The Tesla Powerwall is one of the most popular home battery energy storage systems, which earlier this year reached 500,000 global installations.
According to the most recent reports, Tesla quietly started installations of the new, third generation of the Powerwall (PW3 in short).
Last Friday, teslamotorsclub.com forum member andy92782 posted photos of its new Powerwall installation, which is one of the first PW3. The topic quickly caught the attention of Tesla enthusiasts and after being highlighted by Sawyer Merritt (@SawyerMerritt / X), even prompted Tesla CEO Elon Musk to post brief info.
Tesla's boss indirectly confirmed the existence of the Powerwall 3, by describing a few advantages of the new unit - like an optimised design for ease of installation and high power output.
As we can see in the photos, the new Tesla Powerwall is not as appealing as the currently used Powerwall 2, which has been present on the market for seven years or so. The info also points out that it's smaller at approximately 43-inch x 24-inch x 7-inch - two inches shorter, six inches narrower, and about one inch thicker.
There are many questions related to the new Tesla Powerwall 3 specs. The photo of the PW3 reveals that it's a 13.5-kilowatt-hour unit, which means that the nominal capacity might be the same (very similar) as in the case of the PW2.
There is an inverter inside and the power output is from 5.8 kVA to 11.5 kVA (basically close to 5.8 kW-11.5 kW of real power), depending on the current 24-48 amps at 240 volts. That's an increase compared to 5 kilowatts of continuous power output previously (7 kW peak for 10 seconds).
Weight is almost 130 kg (287 pounds), according to the photo, which is some 14 percent more than 114 kg (251 lbs) in the Powerwall 2.
All those things enable us to think that the new Powerwall 3 is equipped with LFP battery cells, although it's not officially confirmed.

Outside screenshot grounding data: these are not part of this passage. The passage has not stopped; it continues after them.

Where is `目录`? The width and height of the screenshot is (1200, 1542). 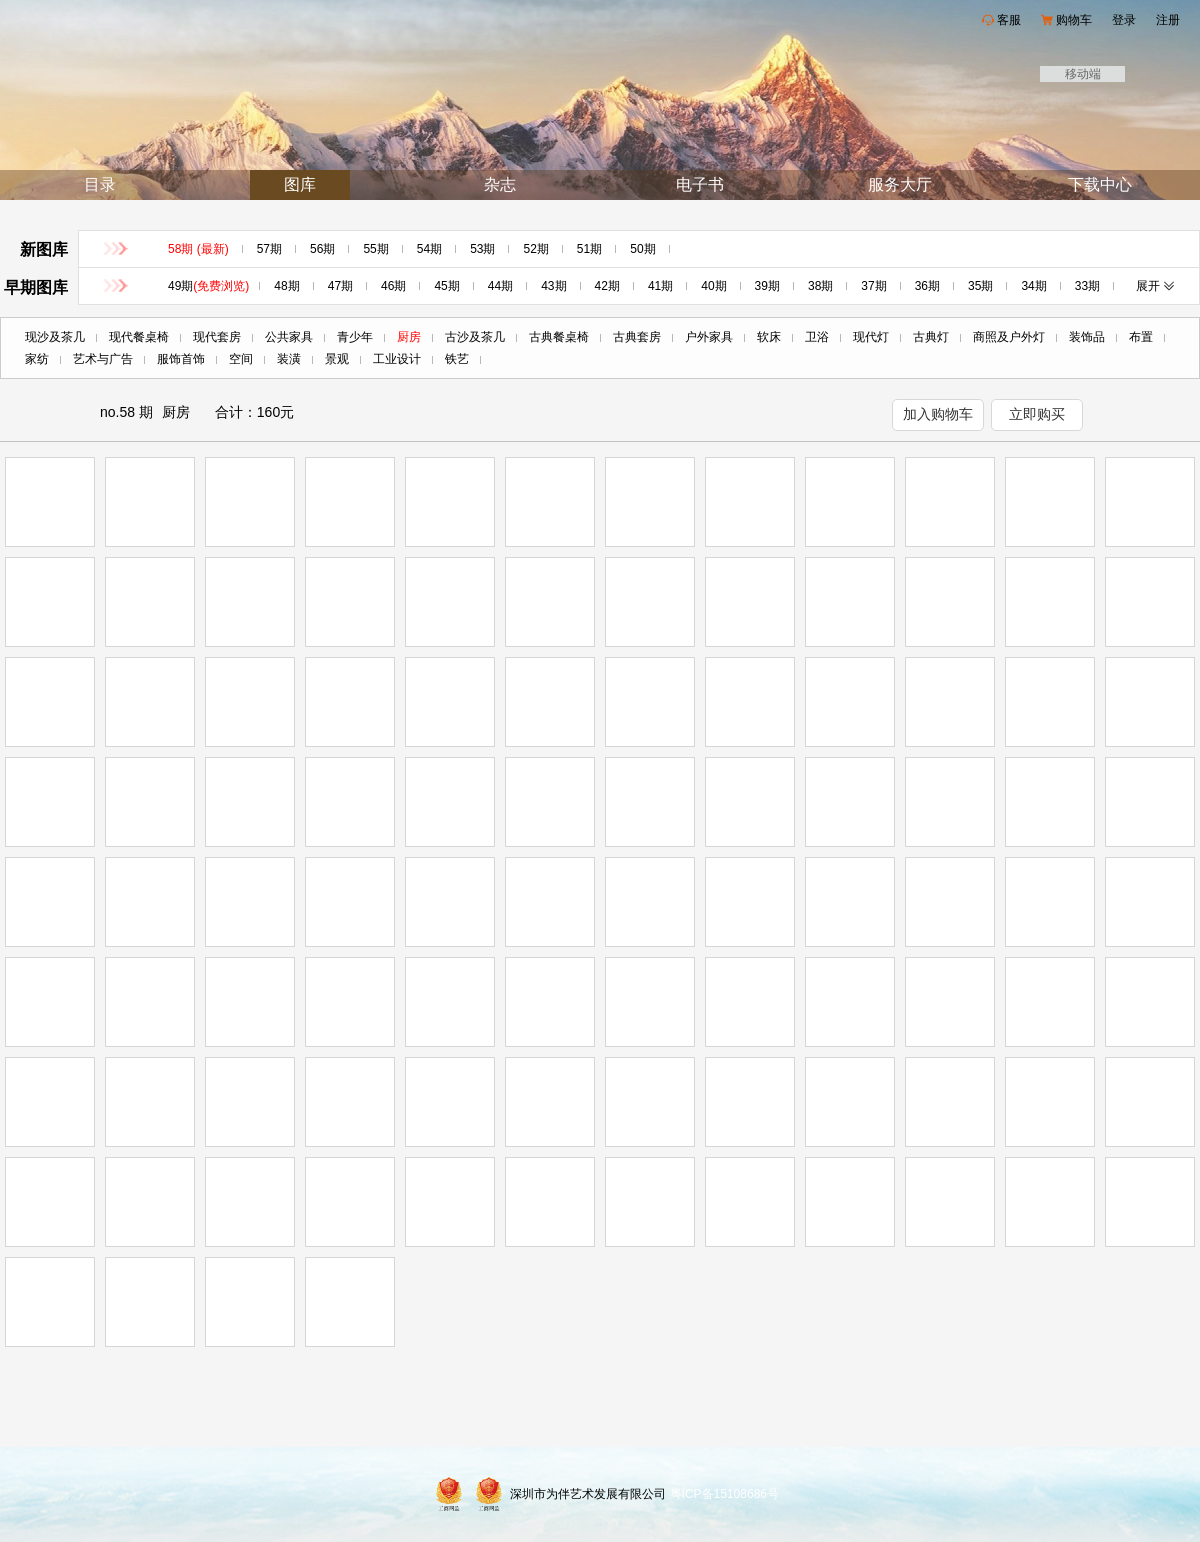 目录 is located at coordinates (100, 184).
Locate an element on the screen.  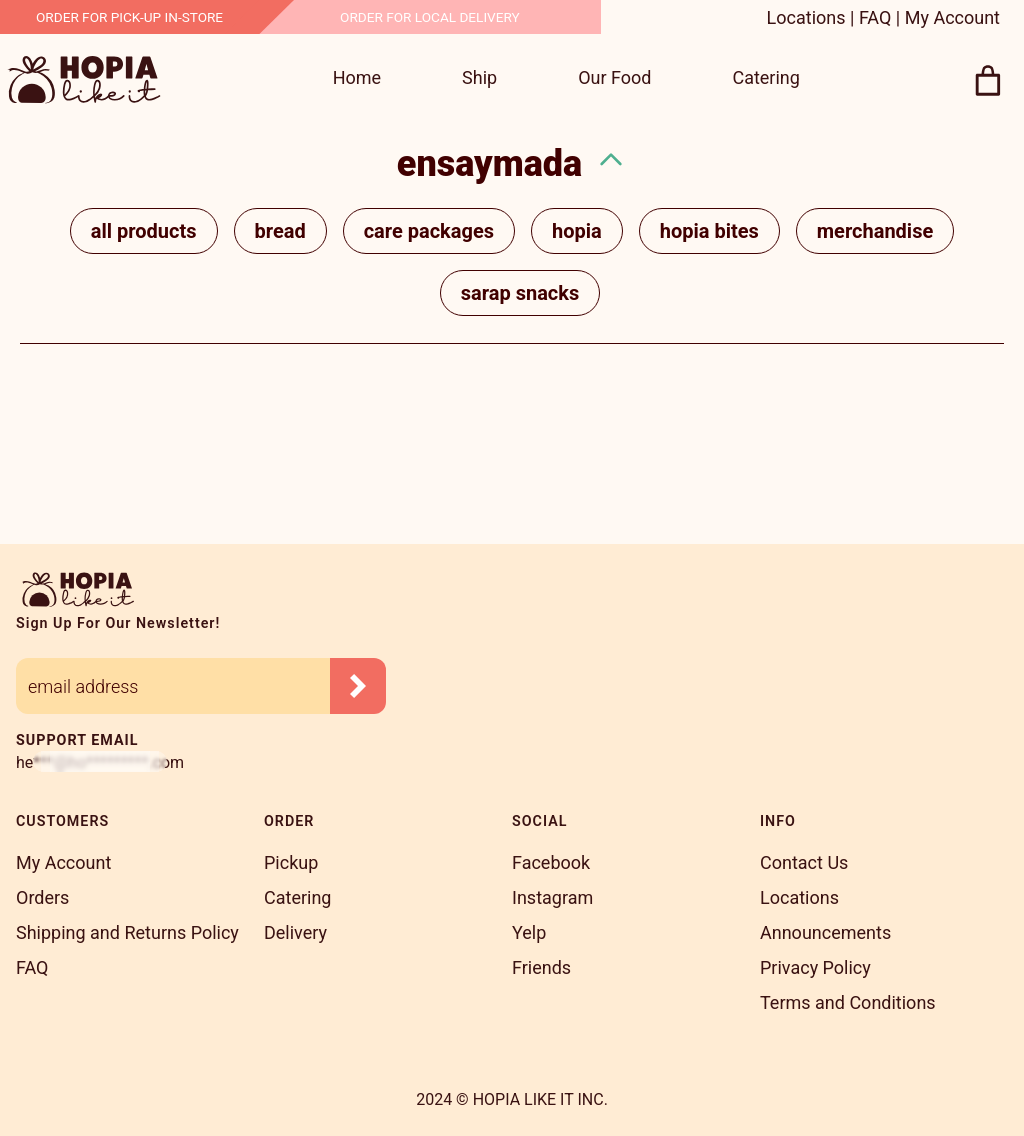 Sarap Snacks is located at coordinates (520, 293).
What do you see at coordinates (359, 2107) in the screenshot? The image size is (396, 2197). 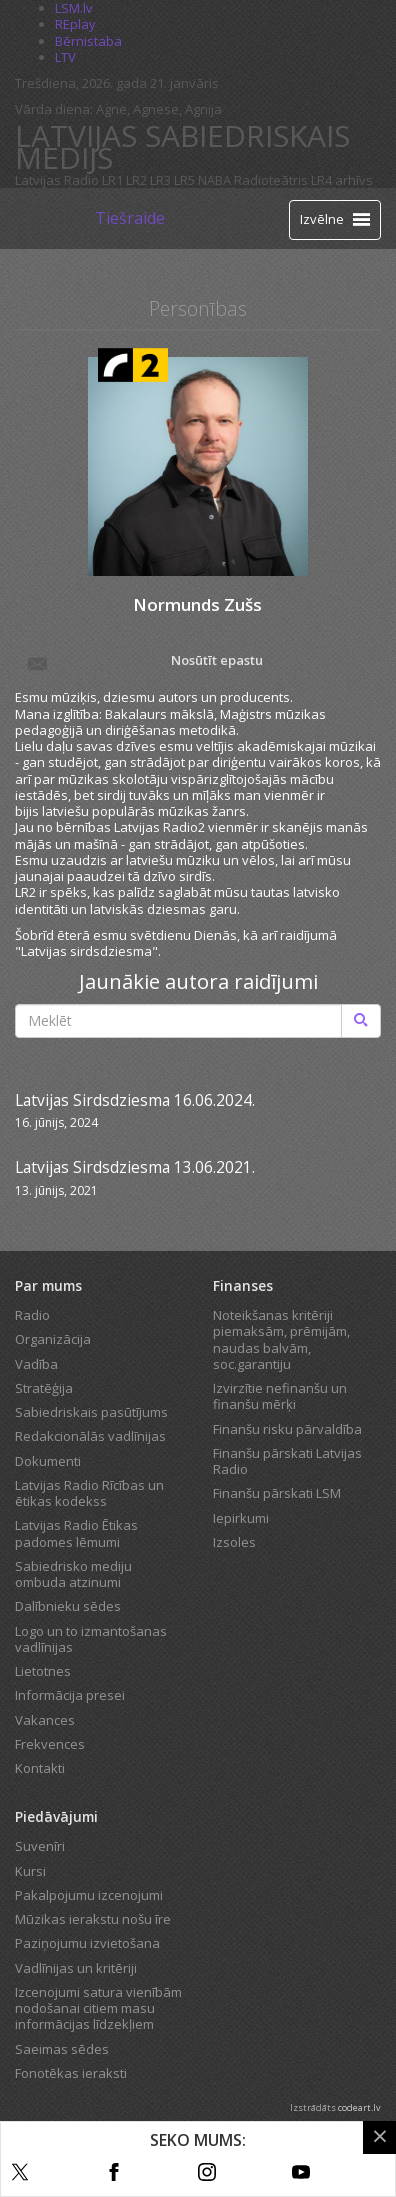 I see `codeart.lv` at bounding box center [359, 2107].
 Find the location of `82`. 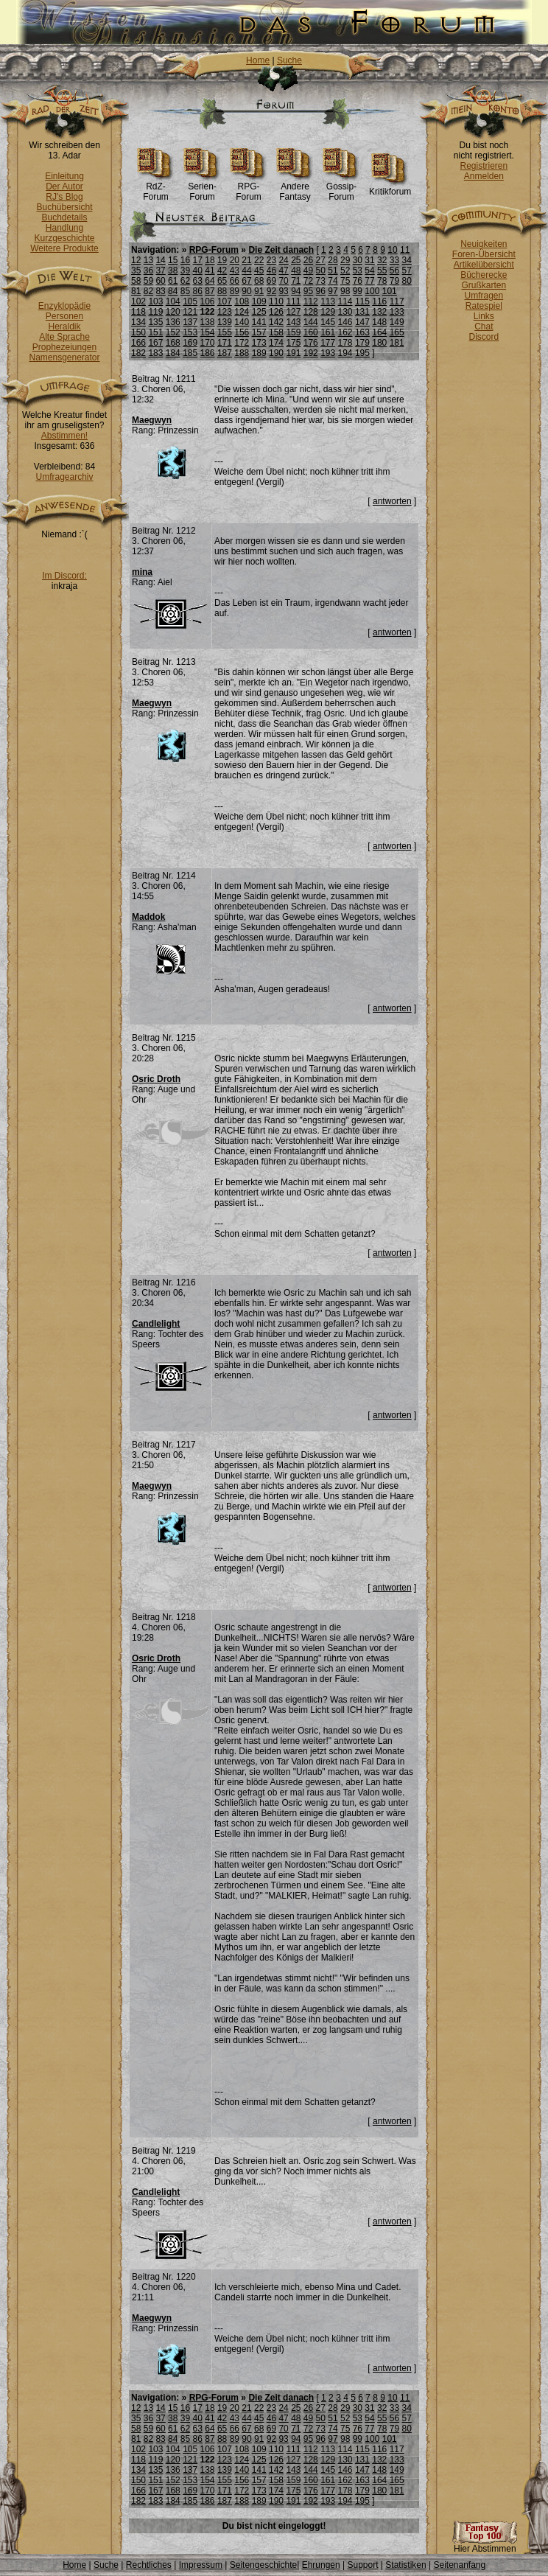 82 is located at coordinates (148, 291).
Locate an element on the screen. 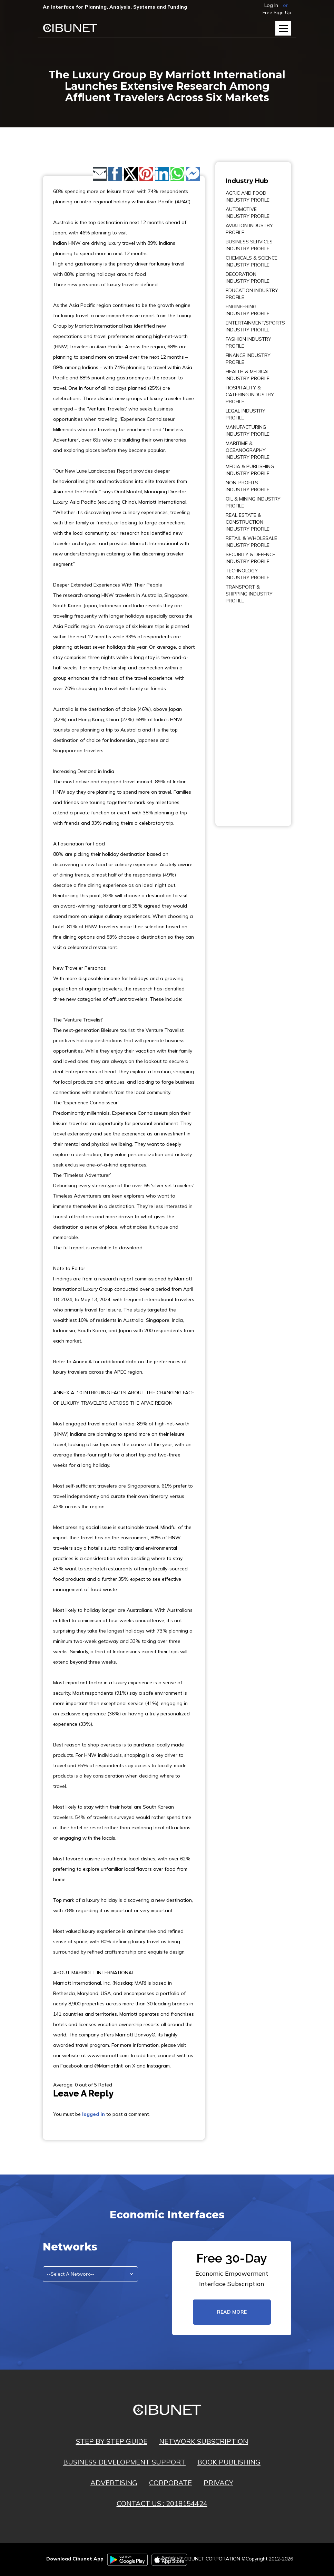  logged in is located at coordinates (93, 2114). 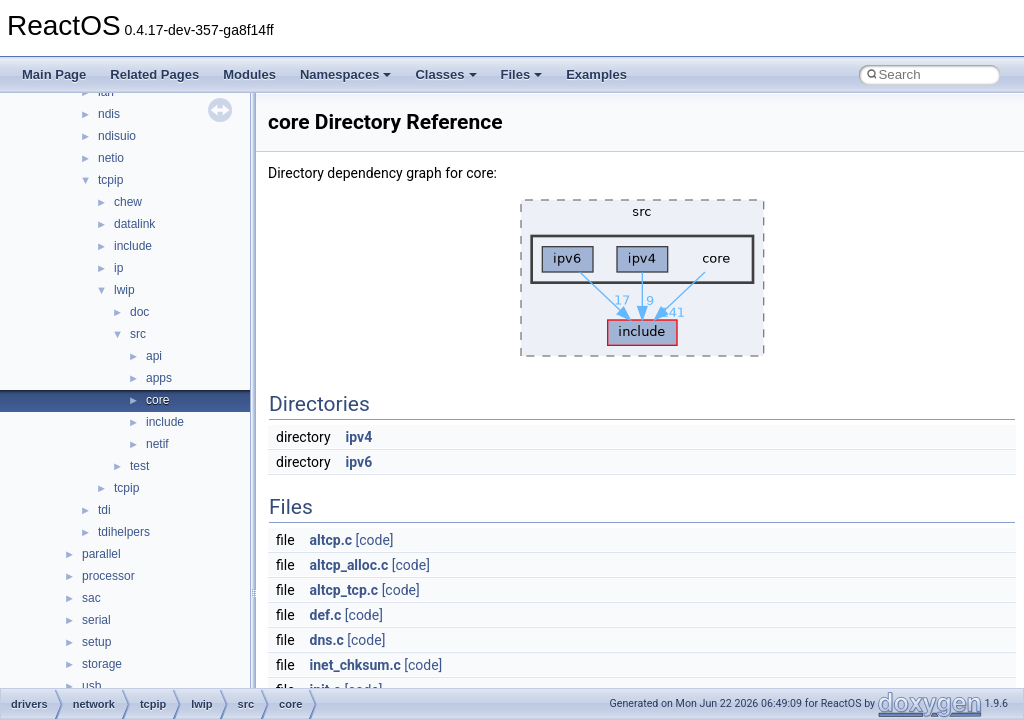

We guess that this is an LFP system because the new unit is heavier while offering a similar energy capacity. That's because the LFP battery cells are less energy-dense than the previously used high-nickel chemistry. The increased weight is probably partially compensated by an ability to charge the LFP cells to a higher state-of-charge and to maintain such a high state-of-charge without as big an impact on longevity, as in the case of NCM/NCA cells (similarly as in the case of the Tesla Model 3 LFP and NCA versions).
Another thing is that the PW3 is smaller - that's probably because of the use of a prismatic cell format (typical for LFP), rather than cylindrical battery cells (used previously). In general, the prismatic battery cells/modules are considered more efficient in terms of space utilisation.
One of the TMC forum members (GigaGrunt) noted that the PW3 probably does not have liquid cooling like the PW2. The LFP batteries are safer and might cope better in higher temperatures, although they have issues at lower temperatures (especially fast charging at below-freezing temperatures). Powerwalls are not fast-charged like electric cars, so this is not a big issue. Air cooling, if confirmed, would also translate into weight and cost savings.
The LFP battery chemistry, despite its lower energy density, as compared to high-nickel cathode chemistries of lithium-ion batteries, have one big advantage - lower price per capacity unit. This is one of the key factors for Tesla, especially today when we see price wars in the EV business.
One last unknown is the battery supplier. It might be CATL, which has been providing LFP batteries for Tesla for several years, but this also is not confirmed.